Exercise instructions: Select the lines below containing the word "ผลงานกระบอกน".

Records provided:
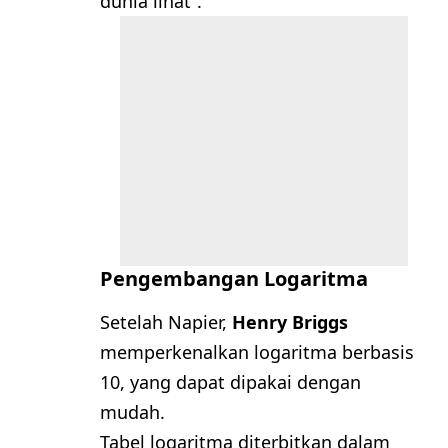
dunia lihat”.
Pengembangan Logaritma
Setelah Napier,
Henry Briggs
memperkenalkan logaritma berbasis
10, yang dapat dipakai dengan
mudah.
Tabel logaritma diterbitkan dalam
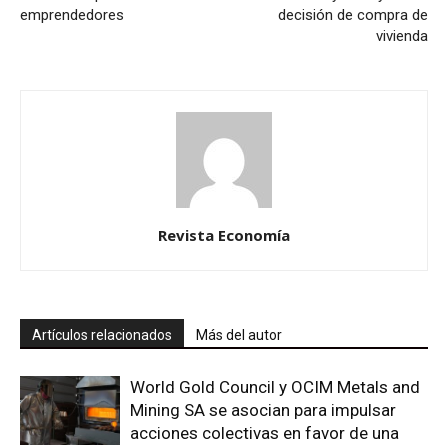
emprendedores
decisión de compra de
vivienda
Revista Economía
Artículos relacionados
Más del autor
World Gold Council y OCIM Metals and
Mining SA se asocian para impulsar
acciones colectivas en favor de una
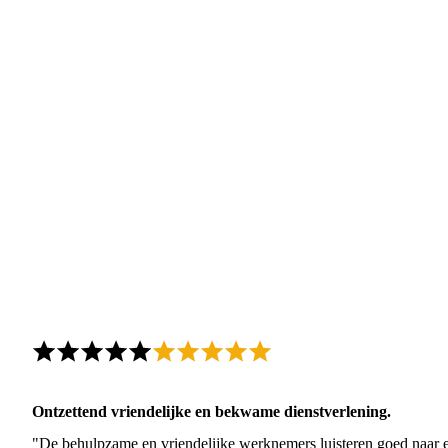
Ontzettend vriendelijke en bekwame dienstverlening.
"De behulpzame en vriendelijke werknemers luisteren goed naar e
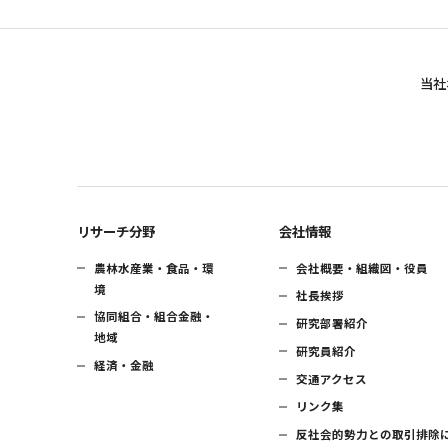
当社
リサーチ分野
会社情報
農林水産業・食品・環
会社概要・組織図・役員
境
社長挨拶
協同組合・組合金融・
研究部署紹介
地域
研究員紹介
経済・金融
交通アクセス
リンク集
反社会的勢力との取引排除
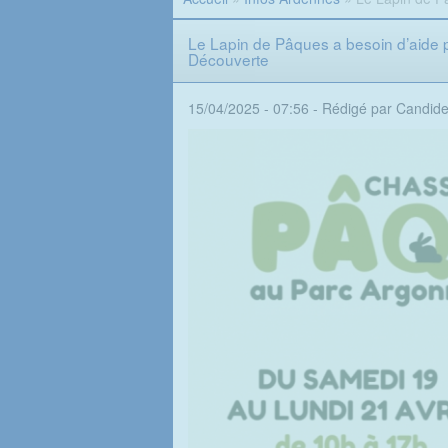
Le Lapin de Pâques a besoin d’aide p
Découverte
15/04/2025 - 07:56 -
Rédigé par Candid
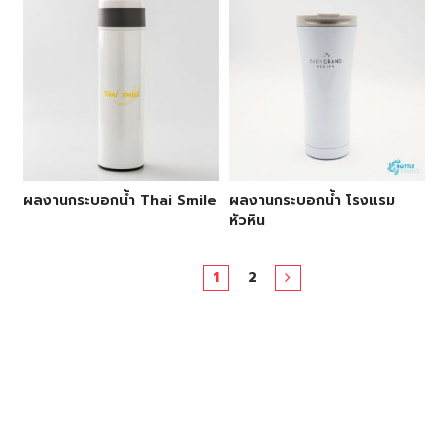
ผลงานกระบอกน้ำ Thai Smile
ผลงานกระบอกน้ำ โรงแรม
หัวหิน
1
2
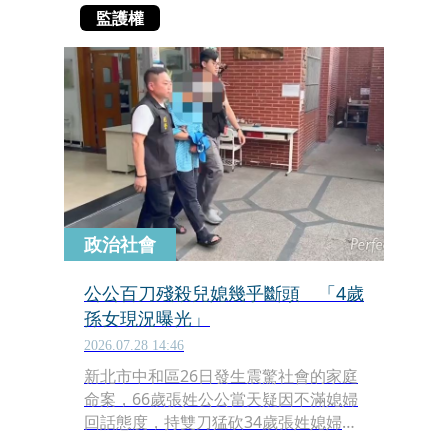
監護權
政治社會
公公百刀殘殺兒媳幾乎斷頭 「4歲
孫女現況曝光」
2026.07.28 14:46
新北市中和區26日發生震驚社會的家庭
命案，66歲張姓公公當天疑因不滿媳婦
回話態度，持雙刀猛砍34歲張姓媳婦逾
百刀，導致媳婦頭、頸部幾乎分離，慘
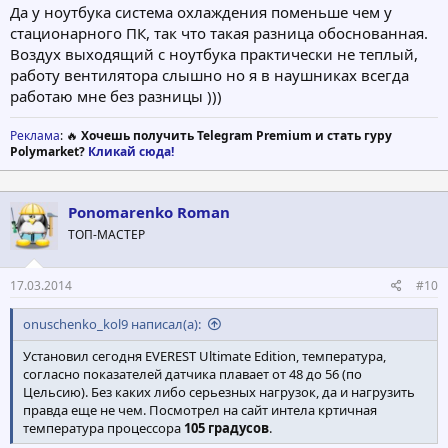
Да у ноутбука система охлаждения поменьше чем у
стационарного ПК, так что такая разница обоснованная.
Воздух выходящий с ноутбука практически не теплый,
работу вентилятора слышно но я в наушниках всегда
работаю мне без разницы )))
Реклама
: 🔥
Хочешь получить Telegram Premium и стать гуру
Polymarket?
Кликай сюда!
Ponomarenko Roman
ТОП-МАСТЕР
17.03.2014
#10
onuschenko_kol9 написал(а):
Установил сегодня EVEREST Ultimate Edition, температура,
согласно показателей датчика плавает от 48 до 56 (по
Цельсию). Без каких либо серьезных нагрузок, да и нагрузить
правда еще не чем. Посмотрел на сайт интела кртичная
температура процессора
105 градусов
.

Task answer:
ผลงานกระบอกน้ำ Thai Smile
ผลงานกระบอกน้ำ โรงแรม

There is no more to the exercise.